The publisher imposed a strict 90,000-word limit on the book, which meant that I had to leave out much of the research history that led to it. I plan on writing a Substack on it and will link that here. But for now, I report some high-level characteristics of the book.
The book is unusual by conventional standards for several reasons.
(1) It reads very much like fastidious analytic philosophy. I am insistent on presenting my arguments in standard form, conforming strictly to the requirements of logic, and making every step explicit.

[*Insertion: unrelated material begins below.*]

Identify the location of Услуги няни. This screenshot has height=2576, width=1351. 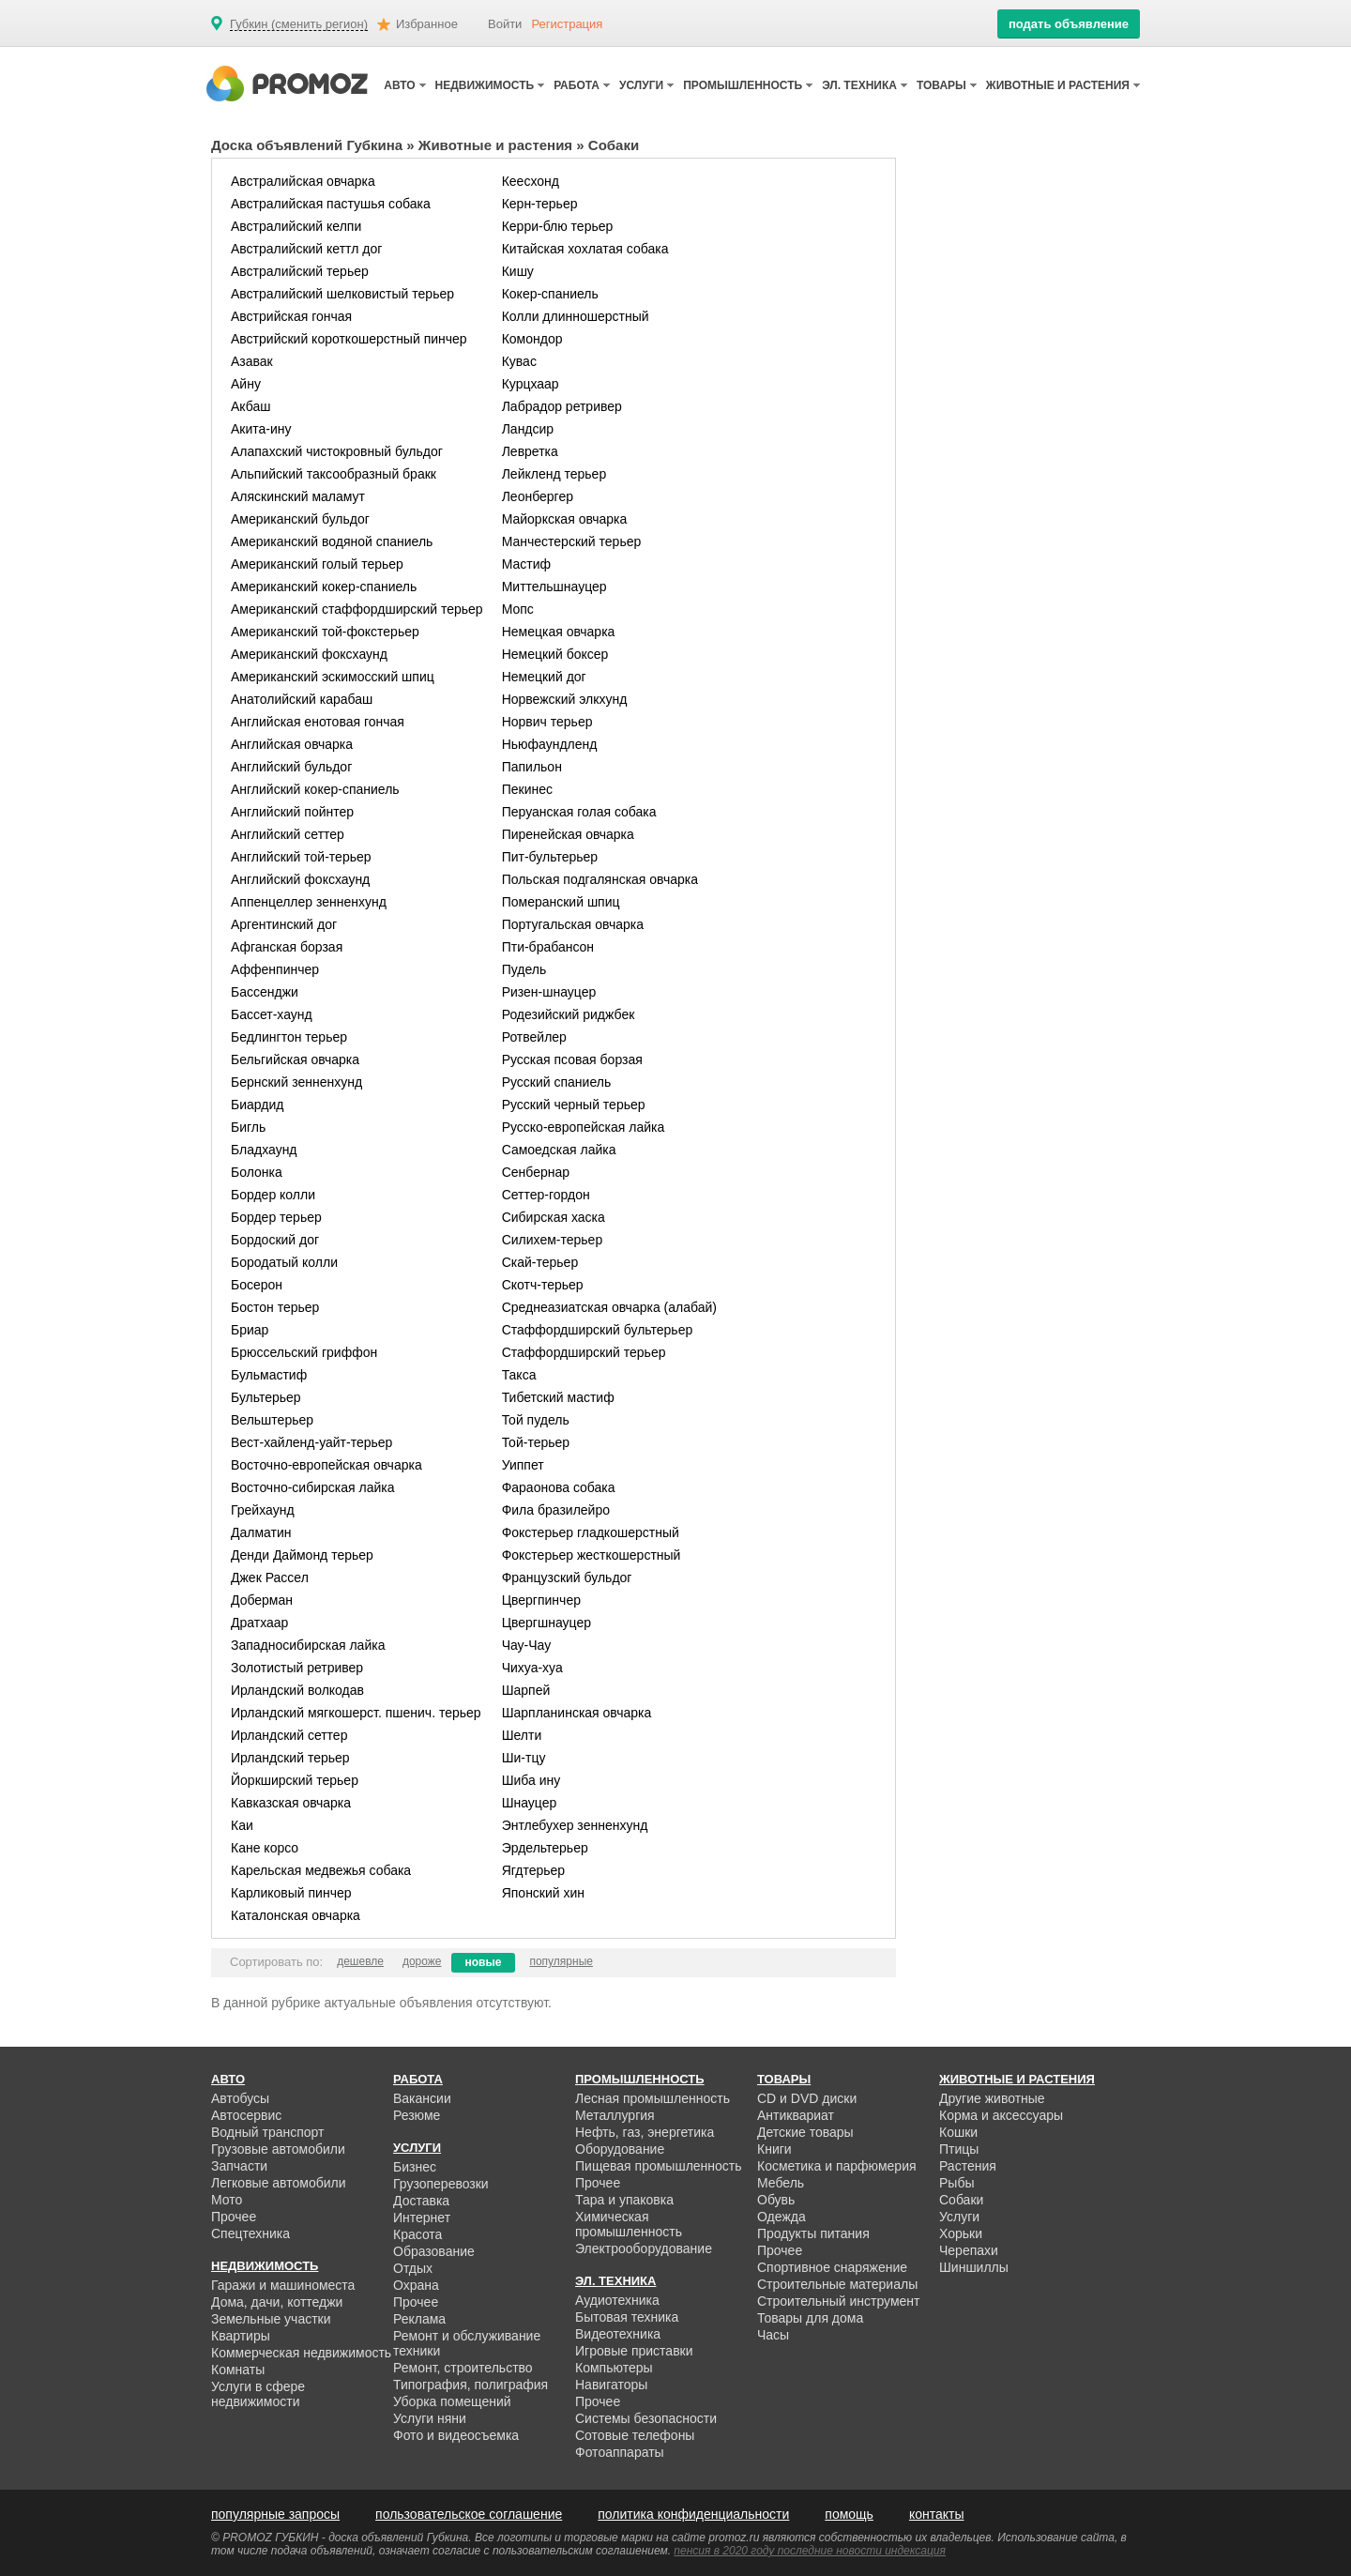 (429, 2418).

One cost of this approach is that readers without much practice in this style of work often find it difficult. I find that a lot of people experience their eyes glaze over when you present them with arguments and then further arguments based on reasoning itself. Faced with that reality, I made a deliberate decision to introduce critical—and sometimes disparaging—language in my framing of the opposing view. I do this to get people to viscerally feel that there is something at stake in the argument that has emotional significance. It’s a rhetorical device: it doesn’t play a role in the argument. But if the argument is sound, then the disparaging language is apt. I plan on a Substack on that too.

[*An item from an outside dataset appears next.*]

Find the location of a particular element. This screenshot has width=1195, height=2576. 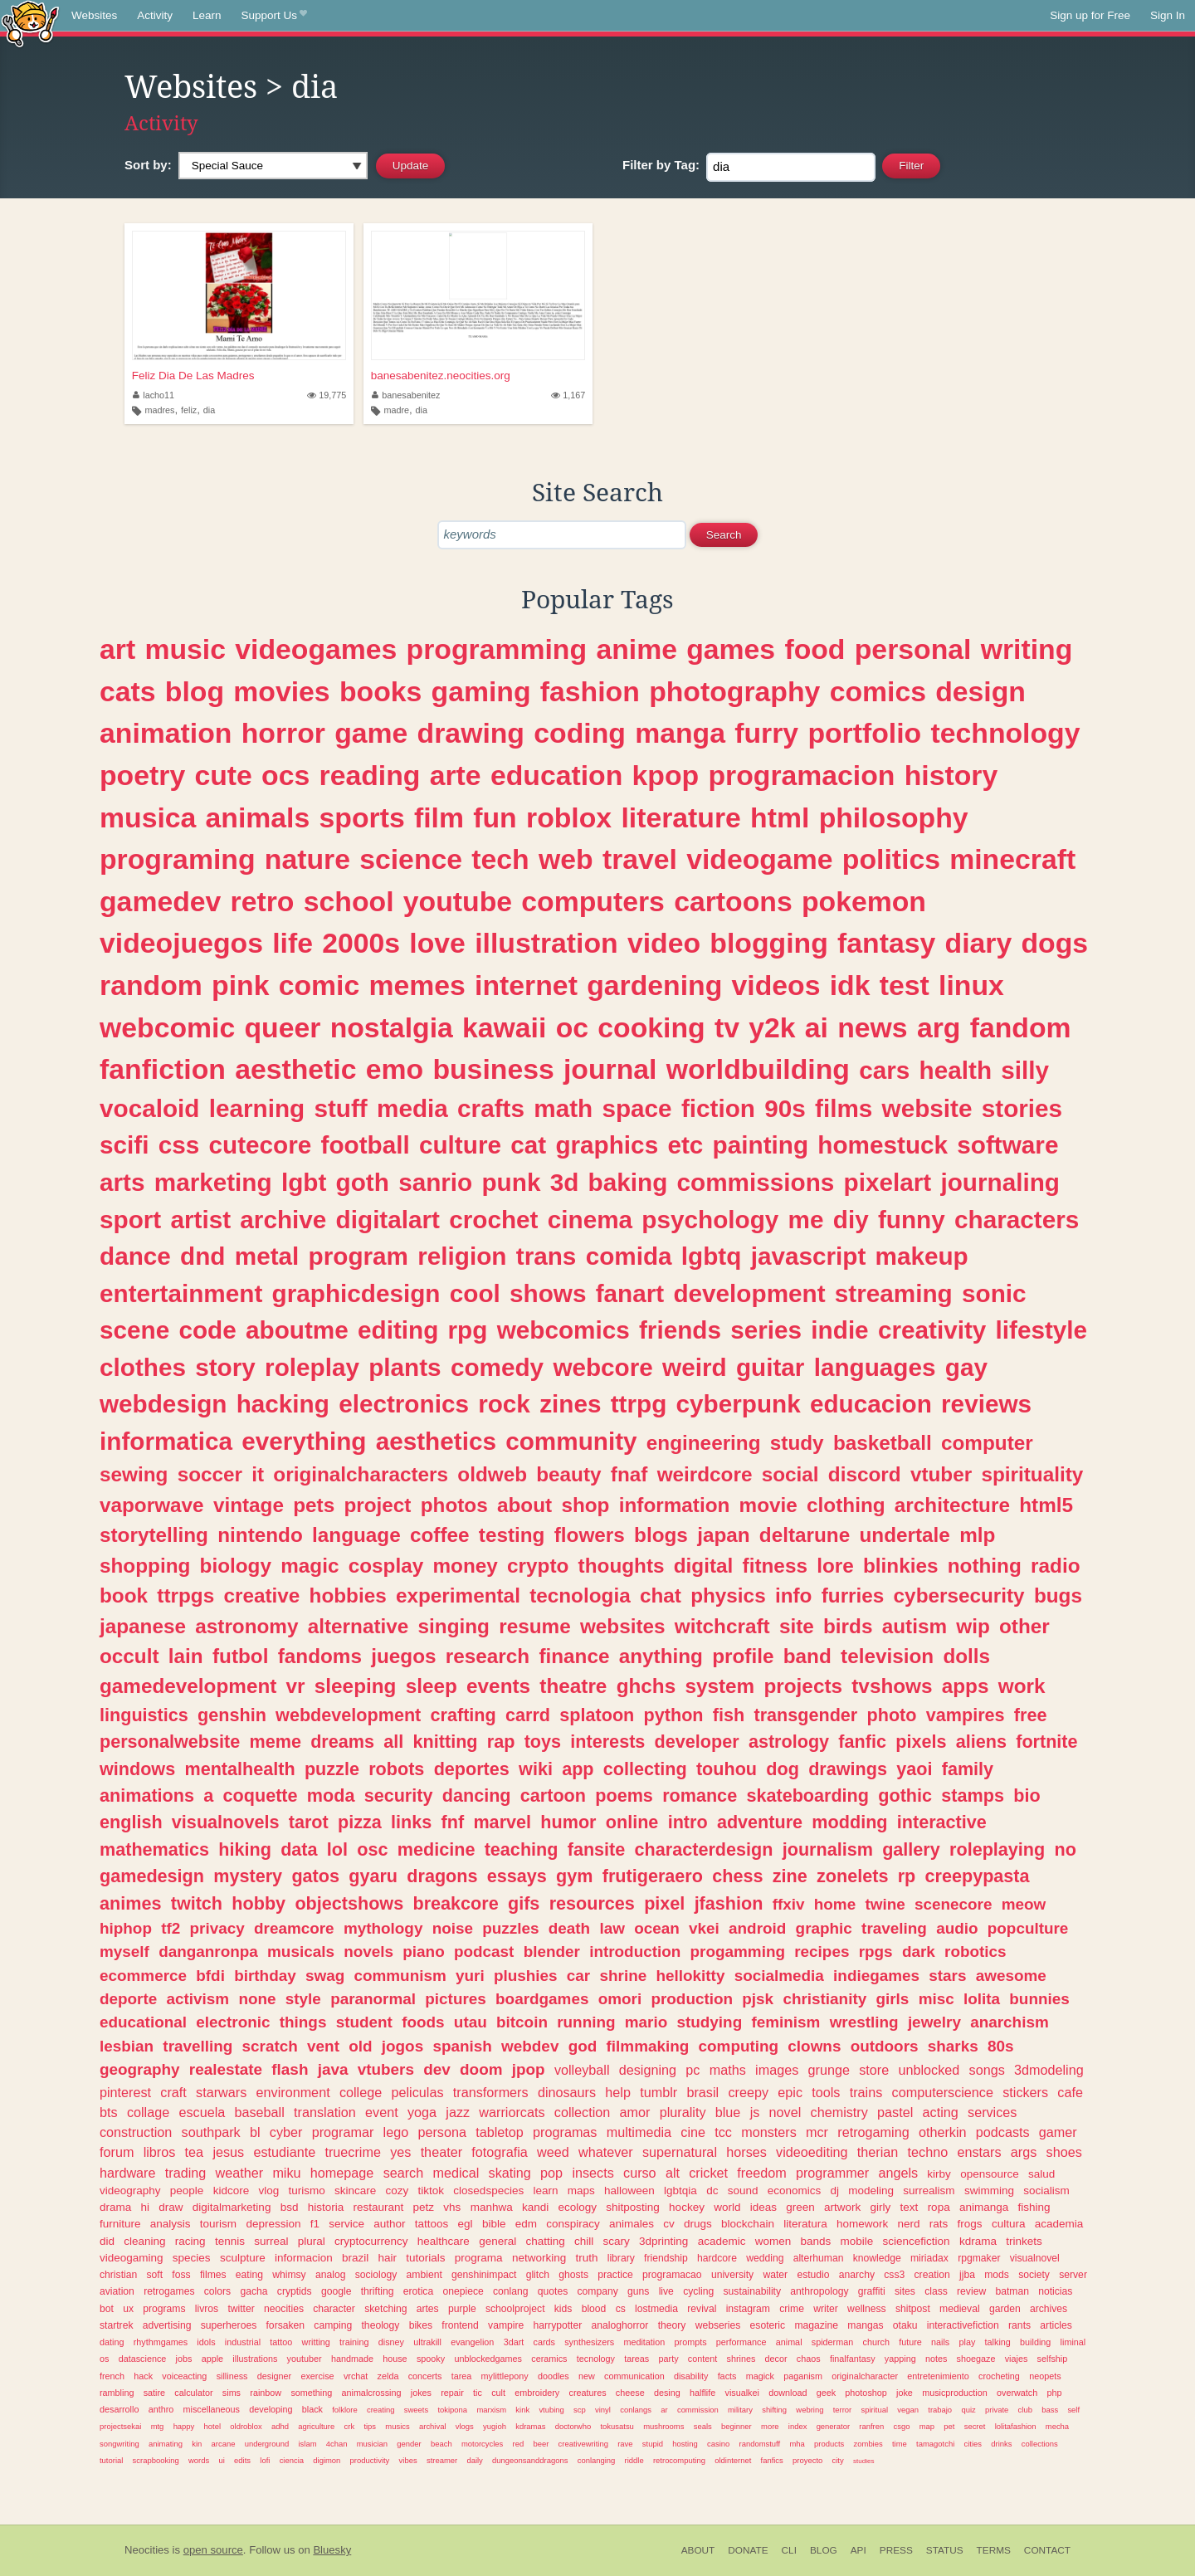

(2) The book is also unusual, as it is highly abstract and also historical. It is abstract in its treatment of reason, logic, and oppression. Specifically, I show that interpretation is based on the Linguistic Account of Thought, while explication depends upon another model I call Linguistic Externalism (LE). But if this is true, then we should be able to observe different histories for traditions that begin with differing starting points, given their models of thought. And it so happens that the West acclaims LAT, it’s controversial in China, but ancient South Asia was definitely founded on LE. If this is true, then history is actually a longitudinal study, and each tradition can be compared with the others, which function as control groups relative to the tradition of interest. And what happens is that history unfolds just as we would expect it to, given these differing starting points.

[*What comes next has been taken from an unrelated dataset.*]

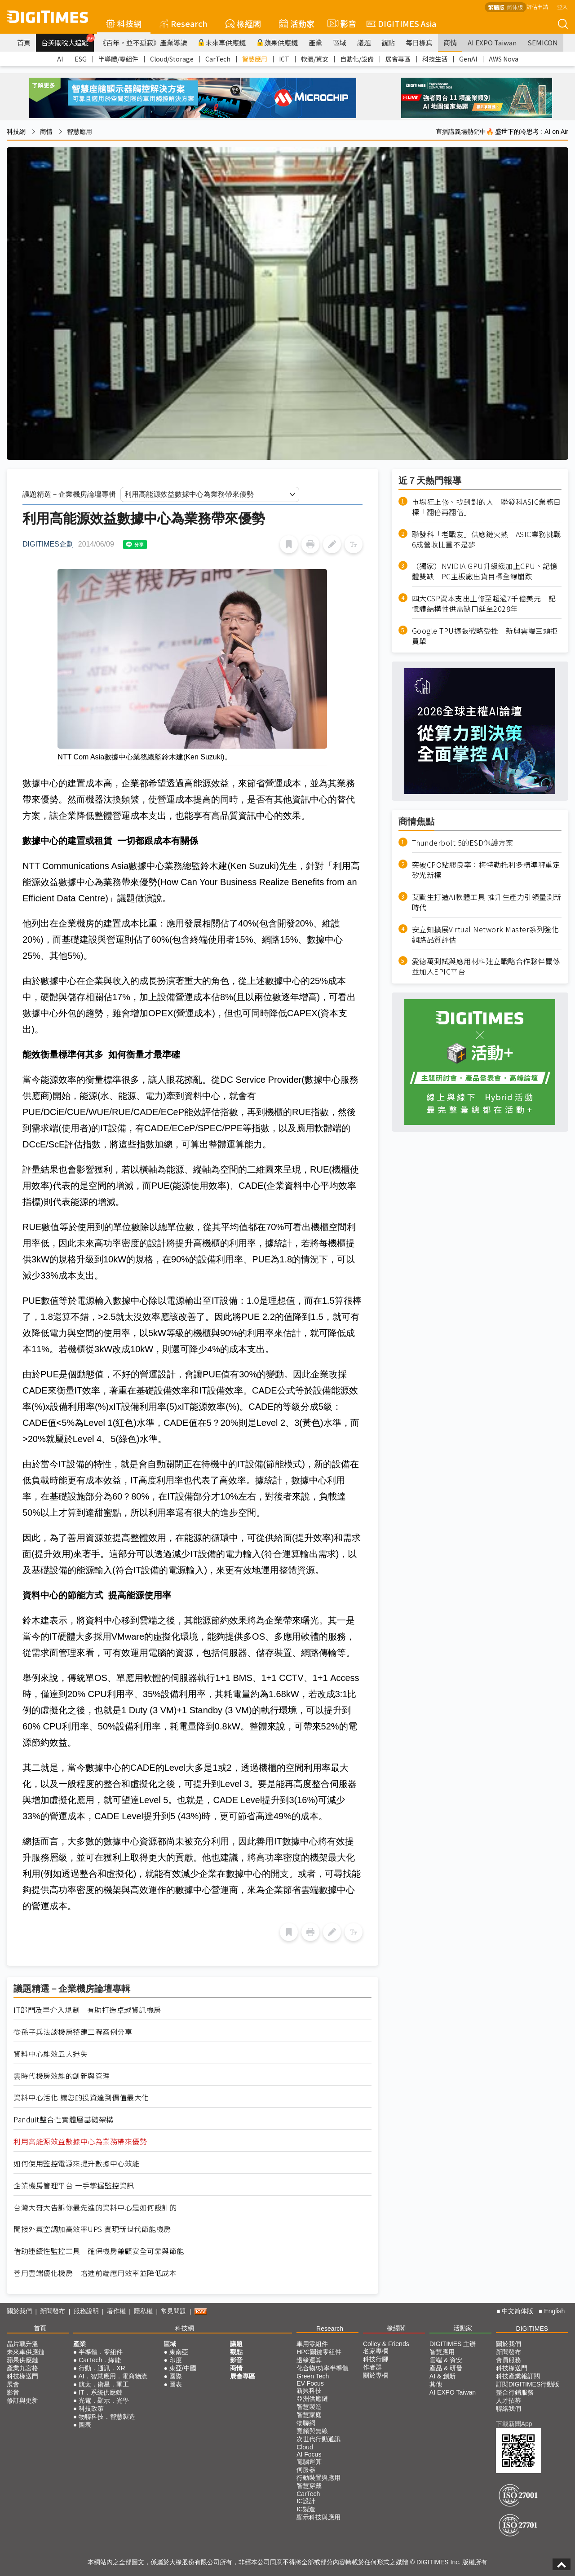  Describe the element at coordinates (314, 58) in the screenshot. I see `軟體/資安` at that location.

(3) It’s a book based on insights from South Asian moral philosophy, which, according to a Westernized world, does not exist. And yet, with these insights, we can objectively study and compare the competing traditions.
What this explicatory investigation shows is that the usual myths are the inverse of what is real. Usually, Indigenous peoples are depicted as mysterious, spiritual, and nonrational, while colonizers are touted as the only people with a plan. But in reality, colonizers are irrational, and Indigenous people are completely reasonable.
(4) I provide a logic-based argument that we have a rational obligation to get rid of oppression. This is very different from a values-based argument.
Finally, I argue that we have a great deal to learn from Indigenous peoples, and that doing so requires learning how to be Indigenous in a philosophical sense—by adopting LE.